Valid HTML 4.0 Transitional Return to North Glen or Reading List or Credo



Community & Forestry
a few thoughts for discussion

By Ed Iglehart
(Delivered as a short talk in Castle Douglas - Spring 1999)

I hope you don’t mind if I use notes.  I’ve been asked to keep the swearing to a minimum.

What is Community Forestry Anyway?  I reckon  each community must develop its own answers.

We are all members of many communities, whether we like it or not : Communities of place -  farms, hamlets, villages, towns, regions, and nations. And communities of interest - Our families, beliefs, our businesses, our passions, other affiliations, and the community of all living things.  

All of us here belong to the community of interest involving local woodland and other land-uses - we wouldn’t be here otherwise.

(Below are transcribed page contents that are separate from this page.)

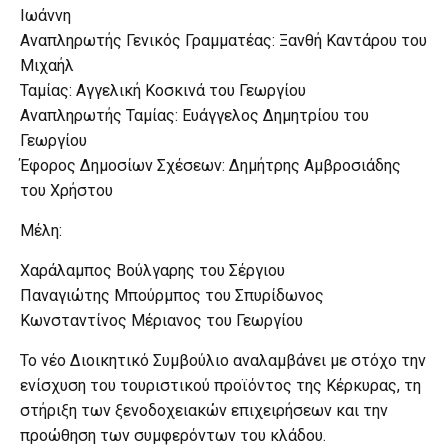
Ιωάννη
Αναπληρωτής Γενικός Γραμματέας: Ξανθή Καντάρου του
Μιχαήλ
Ταμίας: Αγγελική Κοσκινά του Γεωργίου
Αναπληρωτής Ταμίας: Ευάγγελος Δημητρίου του
Γεωργίου
Έφορος Δημοσίων Σχέσεων: Δημήτρης Αμβροσιάδης
του Χρήστου
Μέλη:
Χαράλαμπος Βούλγαρης του Σέργιου
Παναγιώτης Μπούρμπος του Σπυρίδωνος
Κωνσταντίνος Μέριανος του Γεωργίου
Το νέο Διοικητικό Συμβούλιο αναλαμβάνει με στόχο την
ενίσχυση του τουριστικού προϊόντος της Κέρκυρας, τη
στήριξη των ξενοδοχειακών επιχειρήσεων και την
προώθηση των συμφερόντων του κλάδου.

Forestry.  Now there’s a word with difficulties.  All too often it implies the strictly economic and industrial use of trees.   A true forest is far more complex than a monocultural tree factory, as even the hardest-nosed commercial forester will agree.   

For the sake of this discussion,  I am referring to the  management of land where trees are present, but where there will also be varying amounts of other plants and animals, including people and open spaces of all sorts and sizes.  

The management objectives for such land are likely to include economic return, but by no means need they be restricted to short-, or even medium-term cash flow.  There will be other objectives as well.

These objectives will vary widely from place to place, according to local conditions, which brings me back to community.  Land-use, including forestry, happens in a  PLACE, and the community of place is a major local condition.

So we are talking about local communities of place participating  in the management of local places.   The local communities of interest are the ones most likely to become involved - And here we are.

Nobody asleep yet?  I’ll try droning a bit harder.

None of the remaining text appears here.